:: What is needed ::
Examine each line of the data. Copy the line if it includes the word "Recerca".

[Page-level text extractions]
──────────

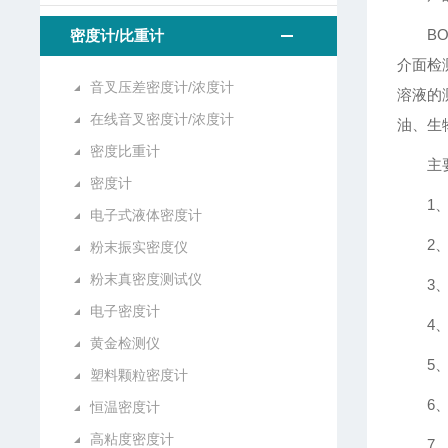
BO
密度计/比重计
介面检
音叉压差密度计/浓度计
溶液的
在线音叉密度计/浓度计
油、生
密度比重计
主
密度计
1
电子式液体密度计
2
粉末振实密度仪
粉末真密度测试仪
3
电子密度计
4
黄金检测仪
5
塑料颗粒密度计
6
恒温密度计
高粘度密度计
7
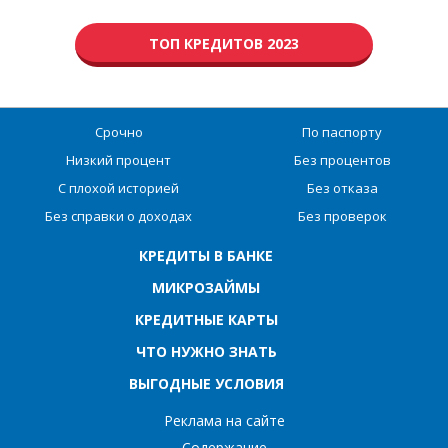
ТОП КРЕДИТОВ 2023
Срочно
По паспорту
Низкий процент
Без процентов
С плохой историей
Без отказа
Без справки о доходах
Без проверок
КРЕДИТЫ В БАНКЕ
МИКРОЗАЙМЫ
КРЕДИТНЫЕ КАРТЫ
ЧТО НУЖНО ЗНАТЬ
ВЫГОДНЫЕ УСЛОВИЯ
Реклама на сайте
Содержание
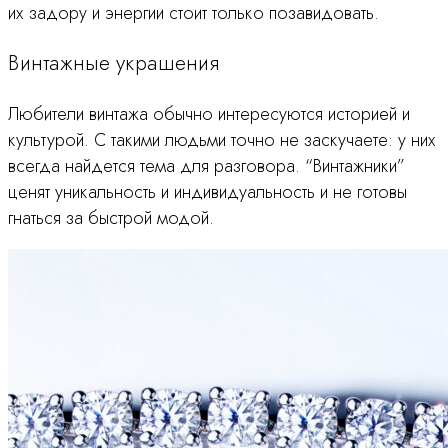
их задору и энергии стоит только позавидовать.
Винтажные украшения
Любители винтажа обычно интересуются историей и
культурой. С такими людьми точно не заскучаете: у них
всегда найдется тема для разговора. “Винтажники”
ценят уникальность и индивидуальность и не готовы
гнаться за быстрой модой.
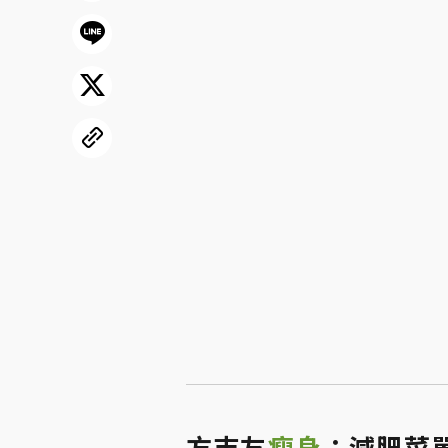
方志友
瘦身
：減肥菜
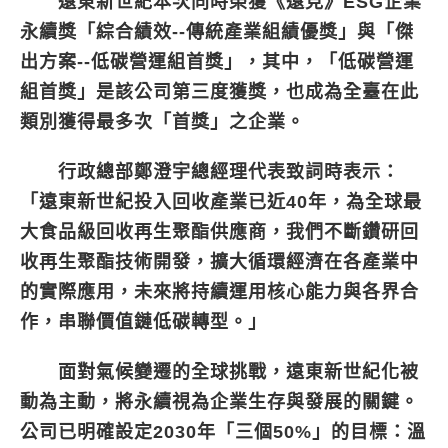
遠東新世紀本次同時榮獲《遠見》ESG企業
永續獎「綜合績效--傳統產業組績優獎」與「傑
出方案--低碳營運組首獎」，其中，「低碳營運
組首獎」是該公司第三度獲獎，也成為全臺在此
類別獲得最多次「首獎」之企業。
行政總部鄭澄宇總經理代表致詞時表示：
「遠東新世紀投入回收產業已近40年，為全球最
大食品級回收再生聚酯供應商，我們不斷鑽研回
收再生聚酯技術開發，擴大循環經濟在各產業中
的實際應用，未來將持續運用核心能力與各界合
作，串聯價值鏈低碳轉型。」
面對氣候變遷的全球挑戰，遠東新世紀化被
動為主動，將永續視為企業生存與發展的關鍵。
公司已明確設定2030年「三個50%」的目標：溫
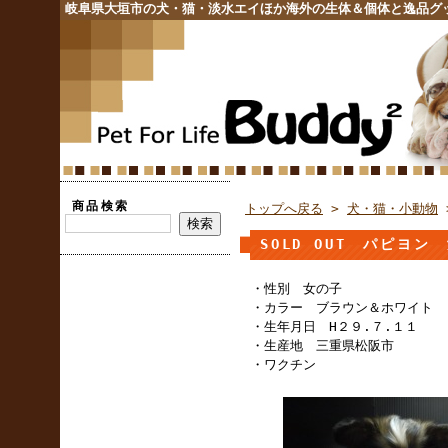
岐阜県大垣市の犬・猫・淡水エイほか海外の生体＆個体と逸品グ
商品検索
トップへ戻る
>
犬・猫・小動物
SOLD OUT パピヨ
・性別 女の子
・カラー ブラウン＆ホワイト
・生年月日 H２９.７.１１
・生産地 三重県松阪市
・ワクチン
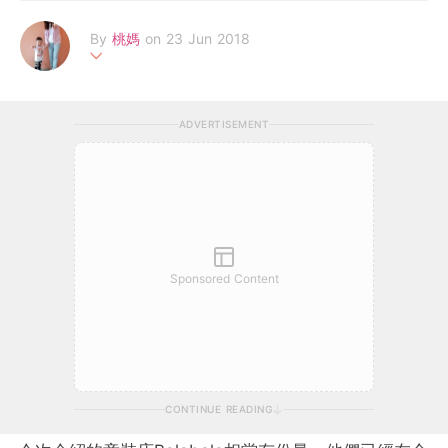
By
桃媽
on 23 Jun 2018
桃媽，一個90後新手全職媽媽，努力運用當幼師時的知識和經
驗，天天和誕生於佛誕的小惡魔楊桃大鬥法。
ADVERTISEMENT
Sponsored Content
CONTINUE READING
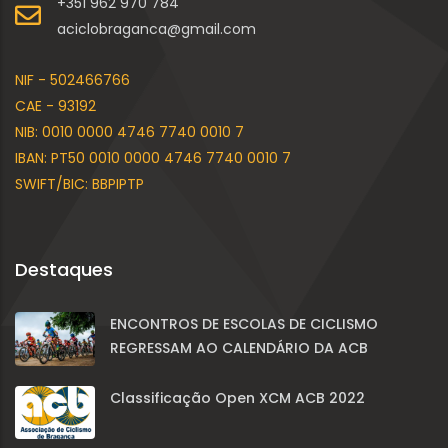
+351 962 970 784
aciclobraganca@gmail.com
NIF - 502466766
CAE - 93192
NIB: 0010 0000 4746 7740 0010 7
IBAN: PT50 0010 0000 4746 7740 0010 7
SWIFT/BIC: BBPIPTP
Destaques
ENCONTROS DE ESCOLAS DE CICLISMO
REGRESSAM AO CALENDÁRIO DA ACB
Classificação Open XCM ACB 2022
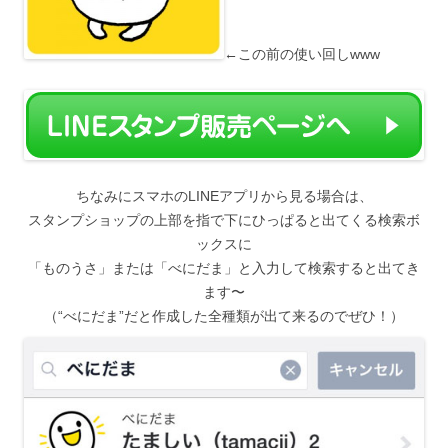
←この前の使い回しwww
ちなみにスマホのLINEアプリから見る場合は、
スタンプショップの上部を指で下にひっぱると出てくる検索ボ
ックスに
「ものうさ」または「べにだま」と入力して検索すると出てき
ます〜
（“べにだま”だと作成した全種類が出て来るのでぜひ！）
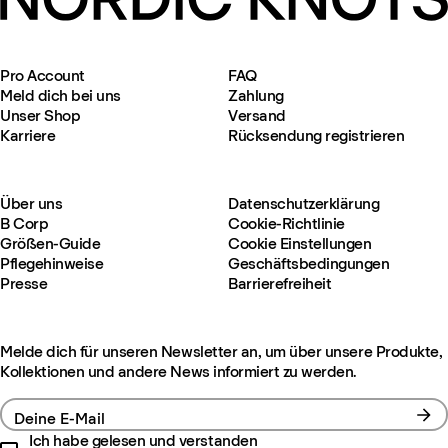
Pro Account
FAQ
Meld dich bei uns
Zahlung
Unser Shop
Versand
Karriere
Rücksendung registrieren
Über uns
Datenschutzerklärung
B Corp
Cookie-Richtlinie
Größen-Guide
Cookie Einstellungen
Pflegehinweise
Geschäftsbedingungen
Presse
Barrierefreiheit
Melde dich für unseren Newsletter an, um über unsere Produkte,
Kollektionen und andere News informiert zu werden.
Deine E-Mail
Ich habe gelesen und verstanden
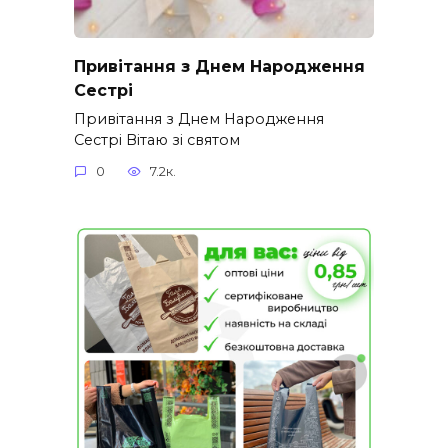
Привітання з Днем Народження
Сестрі
Привітання з Днем Народження
Сестрі Вітаю зі святом
0
7.2к.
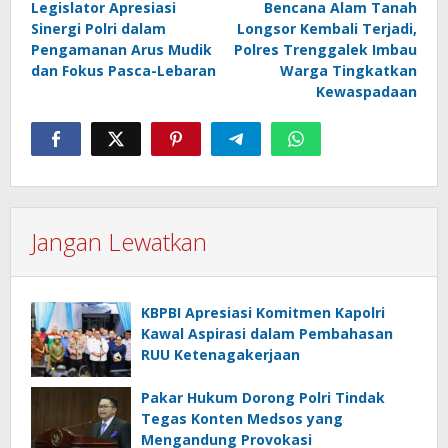
Legislator Apresiasi
Bencana Alam Tanah
pos
Sinergi Polri dalam
Longsor Kembali Terjadi,
Pengamanan Arus Mudik
Polres Trenggalek Imbau
dan Fokus Pasca-Lebaran
Warga Tingkatkan
Kewaspadaan
Jangan Lewatkan
KBPBI Apresiasi Komitmen Kapolri
Kawal Aspirasi dalam Pembahasan
RUU Ketenagakerjaan
Pakar Hukum Dorong Polri Tindak
Tegas Konten Medsos yang
Mengandung Provokasi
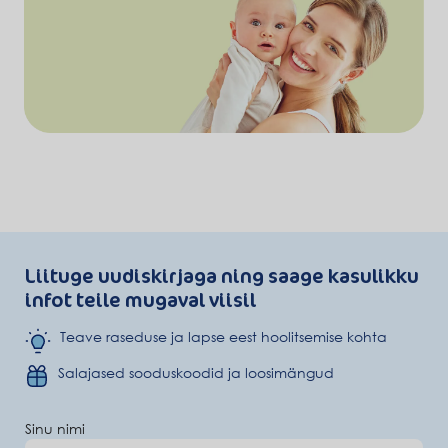
Liituge uudiskirjaga ning saage kasulikku
infot teile mugaval viisil
Teave raseduse ja lapse eest hoolitsemise kohta
Salajased sooduskoodid ja loosimängud
Sinu nimi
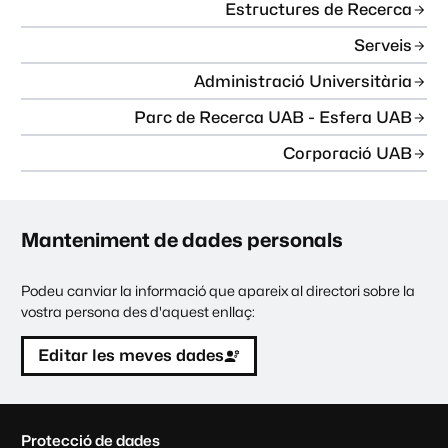
Estructures de Recerca
Serveis
Administració Universitària
Parc de Recerca UAB - Esfera UAB
Corporació UAB
Manteniment de dades personals
Podeu canviar la informació que apareix al directori sobre la
vostra persona des d'aquest enllaç:
Editar les meves dades
C
Protecció de dades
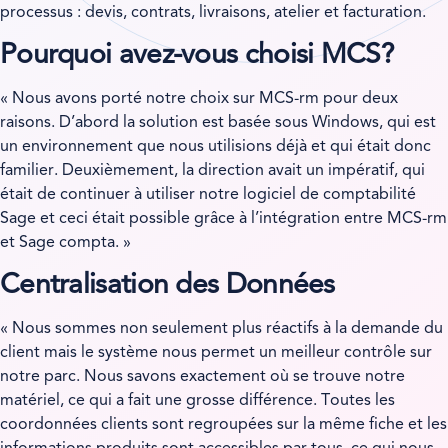
processus : devis, contrats, livraisons, atelier et facturation.
Pourquoi avez-vous choisi MCS?
« Nous avons porté notre choix sur MCS-rm pour deux
raisons. D’abord la solution est basée sous Windows, qui est
un environnement que nous utilisions déjà et qui était donc
familier. Deuxièmement, la direction avait un impératif, qui
était de continuer à utiliser notre logiciel de comptabilité
Sage et ceci était possible grâce à l’intégration entre MCS-rm
et Sage compta. »
Centralisation des Données
« Nous sommes non seulement plus réactifs à la demande du
client mais le système nous permet un meilleur contrôle sur
notre parc. Nous savons exactement où se trouve notre
matériel, ce qui a fait une grosse différence. Toutes les
coordonnées clients sont regroupées sur la même fiche et les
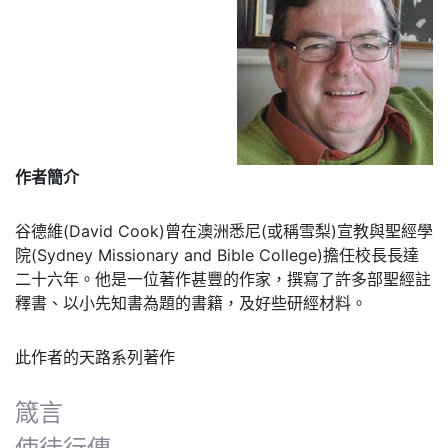
作者簡介
谷德維(David Cook)曾在澳洲悉尼(或稱雪梨)宣教與聖經學
院(Sydney Missionary and Bible College)擔任校長長達
二十六年。他是一位著作甚豐的作家，撰寫了許多部聖經註
釋書、以小先知書為題的書籍，及好些研經材料。
此作者的天路系列著作
箴言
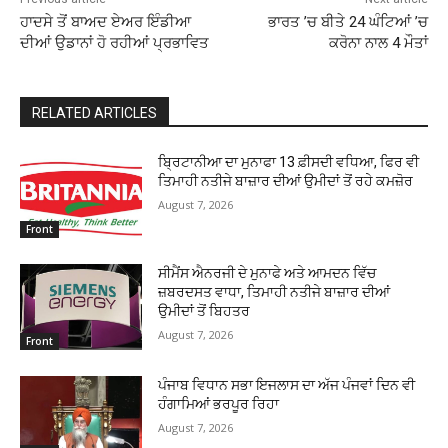
ਹਾਦਸੇ ਤੋਂ ਬਾਅਦ ਏਅਰ ਇੰਡੀਆ
ਭਾਰਤ ’ਚ ਬੀਤੇ 24 ਘੰਟਿਆਂ ’ਚ
ਦੀਆਂ ਉਡਾਨਾਂ ਹੋ ਰਹੀਆਂ ਪ੍ਰਭਾਵਿਤ
ਕਰੋਨਾ ਨਾਲ 4 ਮੌਤਾਂ
RELATED ARTICLES
ਬ੍ਰਿਟਾਨੀਆ ਦਾ ਮੁਨਾਫਾ 13 ਫ਼ੀਸਦੀ ਵਧਿਆ, ਫਿਰ ਵੀ
ਤਿਮਾਹੀ ਨਤੀਜੇ ਬਾਜ਼ਾਰ ਦੀਆਂ ਉਮੀਦਾਂ ਤੋਂ ਰਹੇ ਕਮਜ਼ੋਰ
August 7, 2026
Front
ਸੀਮੈਂਸ ਐਨਰਜੀ ਦੇ ਮੁਨਾਫੇ ਅਤੇ ਆਮਦਨ ਵਿੱਚ
ਜ਼ਬਰਦਸਤ ਵਾਧਾ, ਤਿਮਾਹੀ ਨਤੀਜੇ ਬਾਜ਼ਾਰ ਦੀਆਂ
ਉਮੀਦਾਂ ਤੋਂ ਬਿਹਤਰ
August 7, 2026
Front
ਪੰਜਾਬ ਵਿਧਾਨ ਸਭਾ ਇਜਲਾਸ ਦਾ ਅੱਜ ਪੰਜਵਾਂ ਦਿਨ ਵੀ
ਹੰਗਾਮਿਆਂ ਭਰਪੂਰ ਰਿਹਾ
August 7, 2026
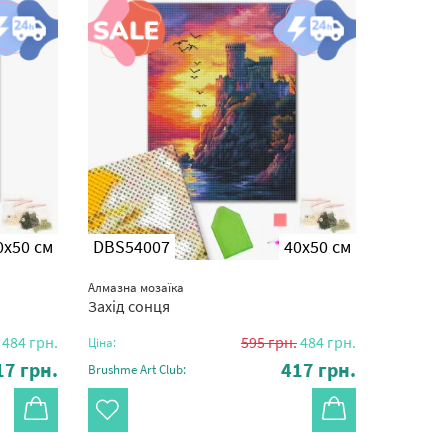
0x50 см
DBS54007
40x50 см
Алмазна мозаїка
Захід сонця
484
грн.
595
грн.
484
грн.
Ціна:
17
грн.
417
грн.
Brushme Art Club:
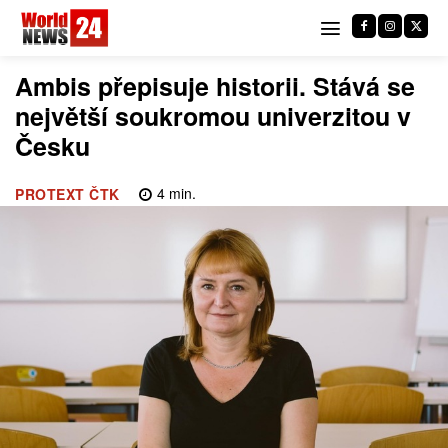
Ambis přepisuje historii. Stává se
největší soukromou univerzitou v
Česku
4
min.
PROTEXT ČTK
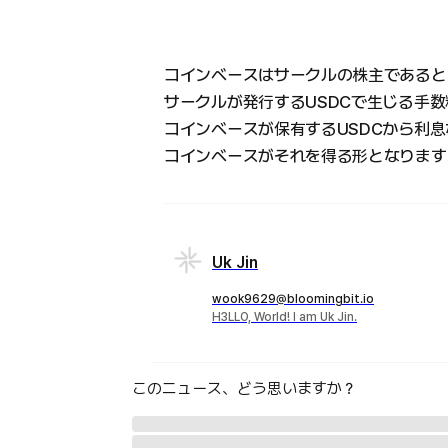
コインベースはサークルの株主であると
サークルが発行するUSDCで生じる手
コインベースが保有するUSDCから利
コインベースがそれを得る形となります
Uk Jin
wook9629@bloomingbit.io
H3LLO, World! I am Uk Jin.
このニュース、どう思いますか？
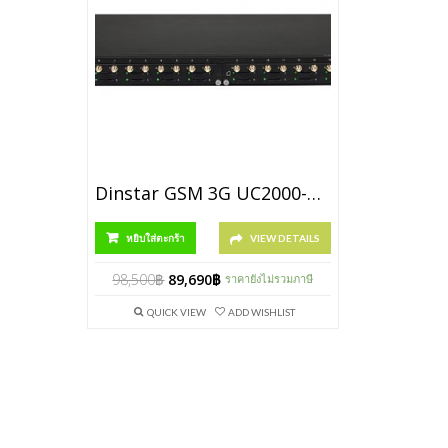
Dinstar GSM 3G UC2000-VF-16W 900/2100 MHz (รุ่น 3G Rackmount Chassis)
หยิบใส่ตะกร้า
VIEW DETAILS
98,500
฿
89,690
฿
ราคายังไม่รวมภาษี
QUICK VIEW
ADD WISHLIST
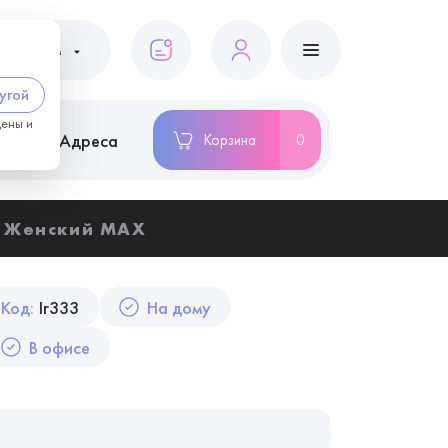
ациентам
угой
цены и
ство
Адреса
Корзина
0
. Женский MAX
Код:
Ir333
На дому
В офисе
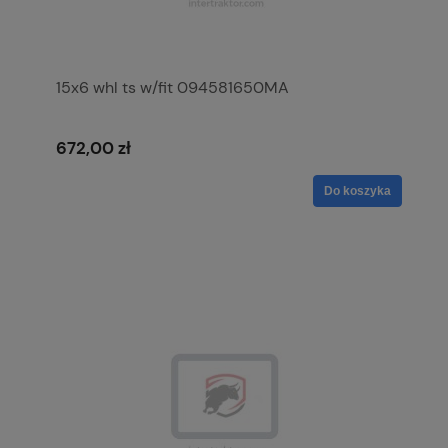
15x6 whl ts w/fit 094581650MA
672,00 zł
Do koszyka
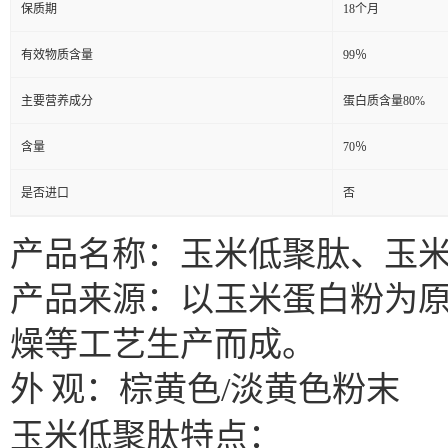
保质期
18个月
有效物质含量
99％
主要营养成分
蛋白质含量80%
含量
70％
是否进口
否
产品名称：玉米低聚肽、玉
产品来源：以玉米蛋白粉为
燥等工艺生产而成。
外
观：棕黄色
/
淡黄色粉末
玉米低聚肽特点：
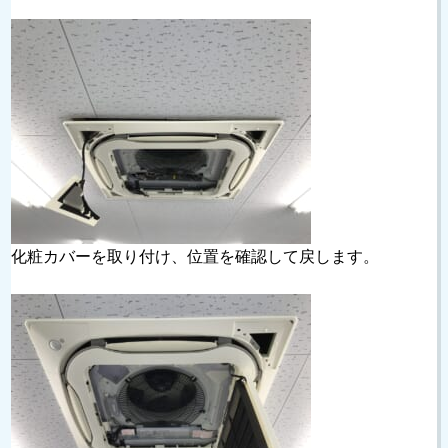
化粧カバーを取り付け、位置を確認して戻します。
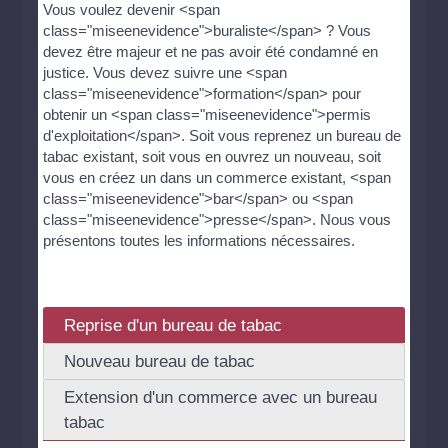
Vous voulez devenir <span
class="miseenevidence">buraliste</span> ? Vous
devez être majeur et ne pas avoir été condamné en
justice. Vous devez suivre une <span
class="miseenevidence">formation</span> pour
obtenir un <span class="miseenevidence">permis
d'exploitation</span>. Soit vous reprenez un bureau de
tabac existant, soit vous en ouvrez un nouveau, soit
vous en créez un dans un commerce existant, <span
class="miseenevidence">bar</span> ou <span
class="miseenevidence">presse</span>. Nous vous
présentons toutes les informations nécessaires.
Reprise d'un bureau de tabac
Nouveau bureau de tabac
Extension d'un commerce avec un bureau
tabac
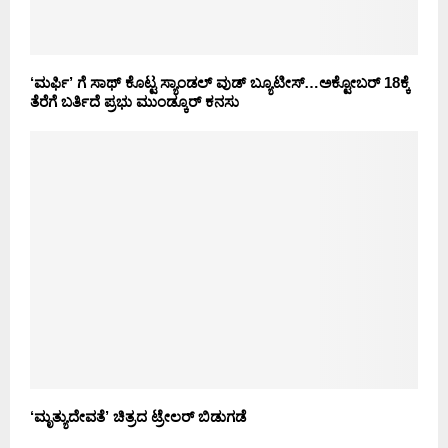
‘ಮರ್ಫಿ’ ಗೆ ಸಾಥ್ ಕೊಟ್ಟ ಸ್ಯಾಂಡಲ್ ವುಡ್ ಬ್ಯೂಟೀಸ್…ಅಕ್ಟೋಬರ್ 18ಕ್ಕೆ
ತೆರೆಗೆ ಬರ್ತಿದೆ ಪ್ರಭು ಮುಂಡ್ಕೂರ್ ಕನಸು
‘ಮೃತ್ಯುದೇವತೆ’ ಚಿತ್ರದ ಟ್ರೇಲರ್ ಬಿಡುಗಡೆ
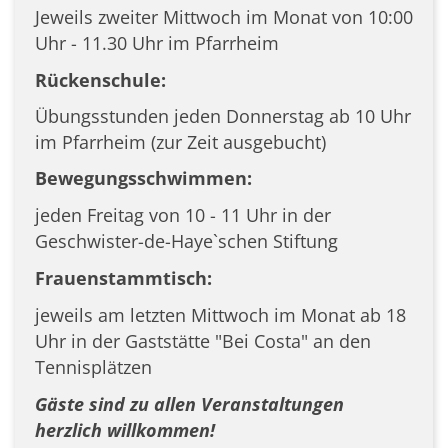
Jeweils zweiter Mittwoch im Monat von 10:00
Uhr - 11.30 Uhr im Pfarrheim
Rückenschule:
Übungsstunden jeden Donnerstag ab 10 Uhr
im Pfarrheim (zur Zeit ausgebucht)
Bewegungssch
wimmen:
jeden Freitag von 10 - 11 Uhr in der
Geschwister-de-Haye`schen Stiftung
Frauenstammtisch:
jeweils am letzten Mittwoch im Monat ab 18
Uhr in der Gaststätte "Bei Costa" an den
Tennisplätzen
Gäste sind zu allen Veranstaltungen
herzlich willkommen!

──────────

:: Answer below ::
Estructures de Recerca
Parc de Recerca UAB - Esfera UAB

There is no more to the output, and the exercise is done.